A rising number of community advisors are complaining that their floors have simply not bonded enough, the Department of Student Affairs reported. Attendance at programs that don’t offer food has been low, and many CA’s are frustrated by the lack of open doors on their floors. Some CAs have even resorted to knocking on individual doors and providing a list of friends on the floor for each resident.

“First, we thought we could have a floor bonfire. Then we realized that would have a low attendance too! Instead, we decided to literally set our floors on fire,” said one CA whose floor is literally not ever having sleepovers with each other.

Last week, the CAs carried out their “Fire and Fun” program. They set off all fire alarms in their building at 2 AM on a Sunday to force all of the residents outside. Once a majority of the residents had evacuated the building, the CAs locked all of the doors to get back in and made everyone do icebreakers for forty-five minutes.

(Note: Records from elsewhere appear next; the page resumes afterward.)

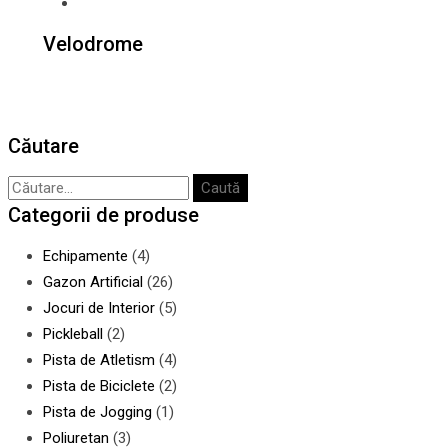
Velodrome
Căutare
Caută
Categorii de produse
după:
Echipamente
(4)
Gazon Artificial
(26)
Jocuri de Interior
(5)
Pickleball
(2)
Pista de Atletism
(4)
Pista de Biciclete
(2)
Pista de Jogging
(1)
Poliuretan
(3)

“I don’t care what my fucking floormate’s craziest vacation memory is, I have an 8 AM and need to go to bed!” huffed one second-year, who did not enjoy the Fire and Fun program.

While many residents complained about Fire and Fun, the CAs have continued to plan untraditional programming undaunted. For example, one cluster will be doing a version of the Escape Game, in which the CAs lock all the doors and windows of the dorms right before class and the only way to get out is to work with your floor. Other CAs are going as far as to direct all phone calls calling to report an emergency to a resident’s phone, who will then have to deal with the emergency.

“Yeah I know, it might seem a little extreme, but look at it this way: my floor is spending so much quality time together!” exclaimed an elated CA whose floor is reportedly terrified of them.

The issue has been brought to the attention of the college’s administration, which seems to be in favor of the new programming.

“You said non-punitive CAs, and you got non-punitive CAs. Granted, you can never be sure if you’ll be safe from potentially being set on fire in the name of ‘bonding’ but they’re non-punitive!” said an employee of student affairs. “I suspect that we’re going to see a dramatic improvement in floor community and respect because of these new programs.”

Indeed, many younger students have reported feeling closer to their floor than ever. “We’re constantly terrified,” said one first-year. “I was told the older students wouldn’t bite, but my CA bites. Literally! She bites us all so that we have to take care of each other and bond!”

Other students echoed similar sentiments. Many report feeling close to their floor just because their floor is the only people who understand how awful their CA really is. Additionally, many floors have appointed one representative to serve as a “CA lookout” and potential fire alarm should the CA try a new floor-bonding activity.

When the Residence Life Coordinators were contacted for a comment, many of them asked what a Community Advisor was.